What Movies Will It Remind You Of?: Master of Light brings to mind classic verite documentaries such as High School and Grey Gardens, and the fly-on-the-wall observations and crucial social implications of Hoop Dreams.

Performance Worth Watching: George’s willingness to share himself so intimately with a documentary crew is astonishing – and brave.

Memorable Dialogue: “There’s so much more I could do at this stage, but the light’s leaving.” – George’s first words in this film

Sex and Skin: None.

Our Take: Master of Light is a lean, engrossing and highly immersive biographical documentary, simple in concept and execution, and all the stronger for it. Boesten adheres tightly to George’s point-of-view, foregoing standard doc techniques for strict and uncompromising over-the-shoulder observation. There are moments when you wish she’d pull the camera back a little and allow a greater sense of context so we can better understand the space in which George lives and works, his day-to-day life, his place in the world of modern art.

But once this dense, 83-minute profile concludes, you realize that such perspectives would dilute its impact. A key scene shows George examining a Rembrandt painting with a magnifying glass and an intensely focused light. Boesten’s intent is to look at him in a similarly penetrating manner; her and editor Ephraim Kirkwood’s technique is like a surgical scalpel, and the film has no non-vital scenes. George’s classical painting style entails layering shades and colors, and Boesten aims to observe such complexities in her own subject, by following him as he visits with his siblings, shares wisdom with his nephew, works in his studio and walks the streets during Black Lives Matter protests. His portrait of Tela is revelatory, not just because we can observe his technique progressively – when she says it makes her look old, he reminds her he’s not even close to being finished yet – but because he captures in her face a blend of weary melancholy and a sense of poise and dignity she likely doesn’t convey consciously.

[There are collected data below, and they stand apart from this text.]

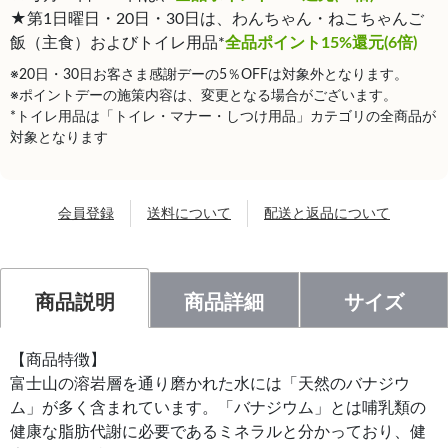
★第1日曜日・20日・30日は、わんちゃん・ねこちゃんご
飯（主食）およびトイレ用品*
全品ポイント15%還元(6倍)
※20日・30日お客さま感謝デーの5％OFFは対象外となります。
※ポイントデーの施策内容は、変更となる場合がございます。
*トイレ用品は「トイレ・マナー・しつけ用品」カテゴリの全商品が
対象となります
会員登録
送料について
配送と返品について
商品説明
商品詳細
サイズ
【商品特徴】
富士山の溶岩層を通り磨かれた水には「天然のバナジウ
ム」が多く含まれています。「バナジウム」とは哺乳類の
健康な脂肪代謝に必要であるミネラルと分かっており、健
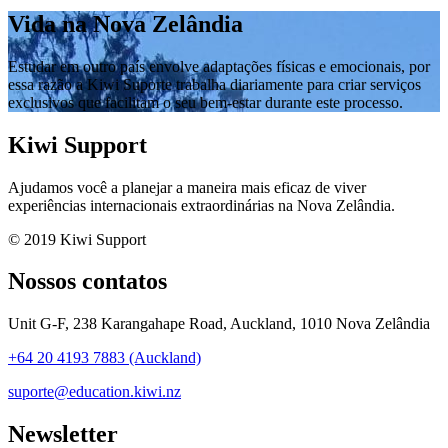
Vida na Nova Zelândia
Estudar em outro país envolve adaptações físicas e emocionais, por
essa razão a Kiwi Suporte trabalha diariamente para criar serviços
exclusivos que facilitam o seu bem-estar durante este processo.
Kiwi Support
Ajudamos você a planejar a maneira mais eficaz de viver
experiências internacionais extraordinárias na Nova Zelândia.
© 2019 Kiwi Support
Nossos contatos
Unit G-F, 238 Karangahape Road, Auckland, 1010 Nova Zelândia
+64 20 4193 7883 (Auckland)
suporte@education.kiwi.nz
Newsletter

For certain, Master of Light’s potency wouldn’t be possible without George’s full cooperation – how often have you seen documentary cameras allowed into a psychotherapy session? Although Boesten stresses intimacy, she also isn’t afraid to follow the logic of George’s story into larger topical areas; the film becomes a pointed criticism of systemic racism in America, because it has to. The film is too raw and unflinching to look away from such generational pain. Few documentaries are so alive; this one is a triumph.

Our Call: Master of Light is one of the best documentaries of the year. STREAM IT.